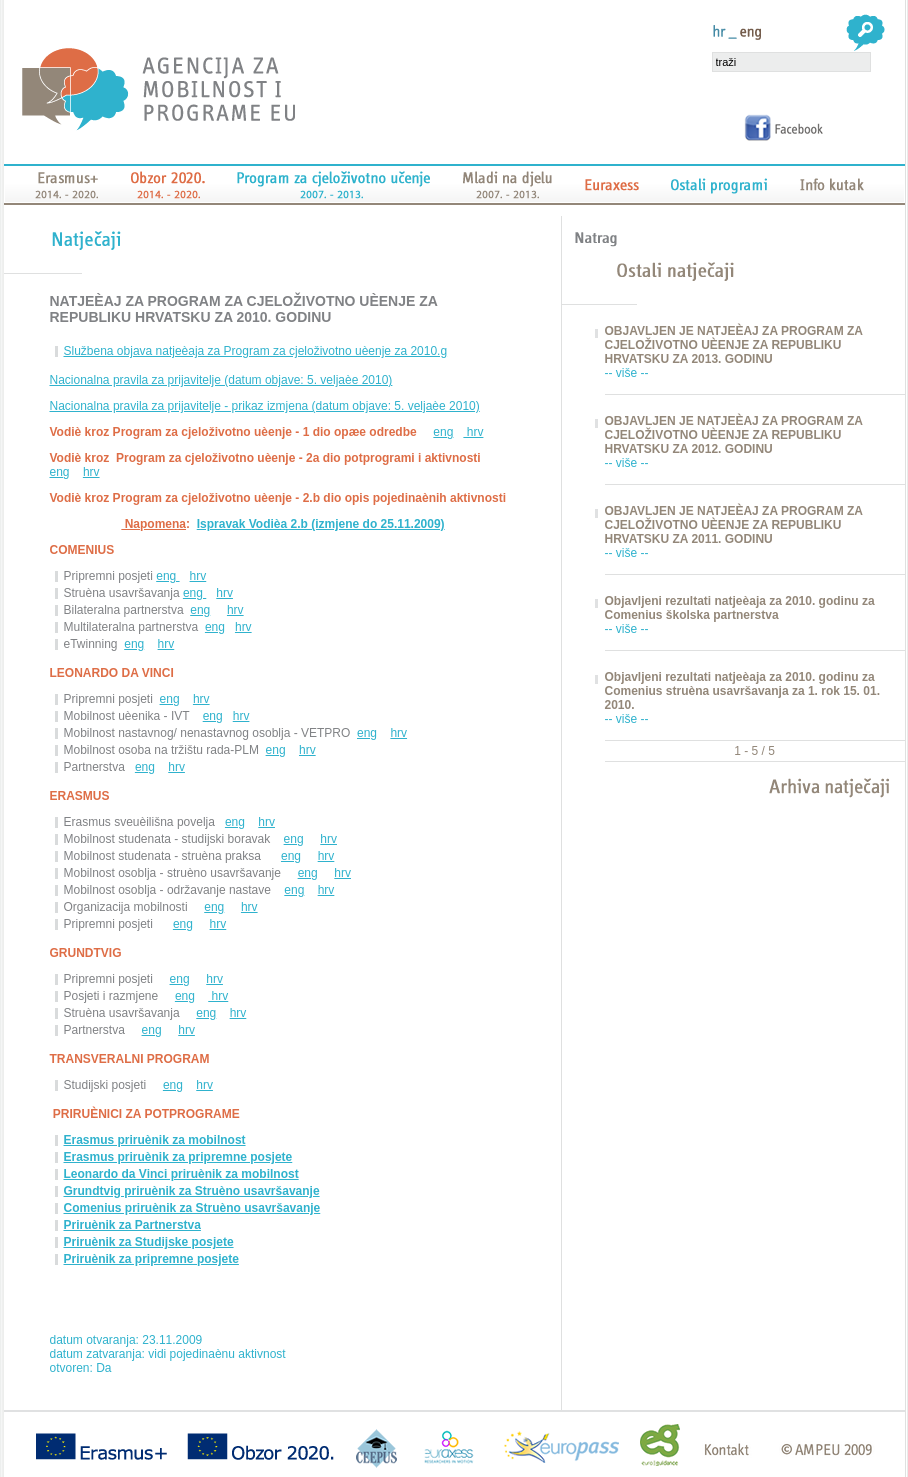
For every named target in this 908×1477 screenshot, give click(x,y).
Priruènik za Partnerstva (132, 1225)
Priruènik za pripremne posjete (151, 1259)
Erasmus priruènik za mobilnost (155, 1140)
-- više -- (627, 373)
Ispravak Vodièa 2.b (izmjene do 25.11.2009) (321, 524)
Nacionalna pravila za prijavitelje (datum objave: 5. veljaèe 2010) (221, 380)
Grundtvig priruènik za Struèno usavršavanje (192, 1191)
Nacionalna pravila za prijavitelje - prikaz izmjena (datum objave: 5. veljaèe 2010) (265, 406)
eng (443, 432)
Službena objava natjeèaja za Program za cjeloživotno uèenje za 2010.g (256, 351)
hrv (473, 432)
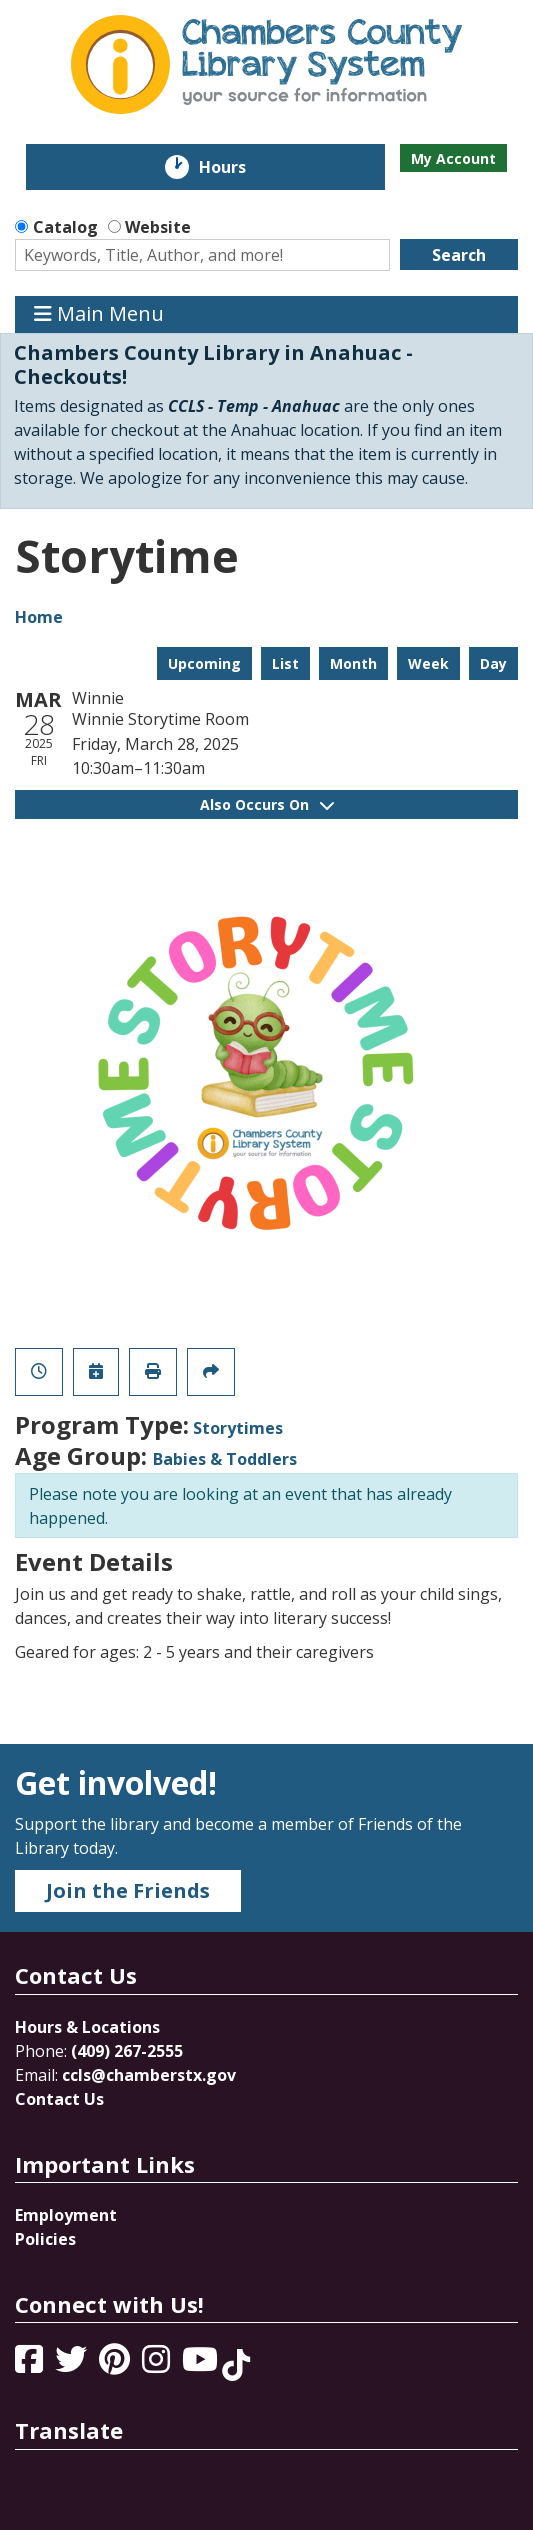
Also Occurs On (267, 804)
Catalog (65, 227)
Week (428, 663)
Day (493, 663)
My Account (453, 158)
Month (353, 663)
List (285, 663)
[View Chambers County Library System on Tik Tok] (236, 2365)
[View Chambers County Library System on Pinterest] (116, 2365)
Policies (45, 2239)
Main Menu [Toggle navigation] (99, 314)
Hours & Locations (87, 2027)
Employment (66, 2215)
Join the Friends (128, 1890)
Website (158, 227)
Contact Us (59, 2099)
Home (39, 617)
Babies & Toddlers (225, 1459)
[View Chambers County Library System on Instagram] (158, 2365)
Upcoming (204, 663)
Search (459, 255)
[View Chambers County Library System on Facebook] (31, 2365)
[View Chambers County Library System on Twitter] (73, 2365)
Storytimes (238, 1428)
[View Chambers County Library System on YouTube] (202, 2365)
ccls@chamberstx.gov (149, 2075)
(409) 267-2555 (127, 2051)
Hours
_____
Return all lines from the data above with "objave" in them.

Exercise answer:
Nacionalna pravila za prijavitelje (datum objave: 5. veljaèe 2010) (221, 380)
Nacionalna pravila za prijavitelje - prikaz izmjena (datum objave: 5. veljaèe 2010) (265, 406)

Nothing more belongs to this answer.